==== DATA SHOWN ====
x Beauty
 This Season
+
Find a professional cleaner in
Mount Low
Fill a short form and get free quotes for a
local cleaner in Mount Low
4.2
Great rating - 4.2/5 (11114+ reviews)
====
▶ [EXERCISE PROMPT] The required output is the line holding "Fill a short form and get free quotes for a" plus every line after it in the data, reproduced exactly.

▶ [PROBLEM SOLUTION]
Fill a short form and get free quotes for a
local cleaner in Mount Low
4.2
Great rating - 4.2/5 (11114+ reviews)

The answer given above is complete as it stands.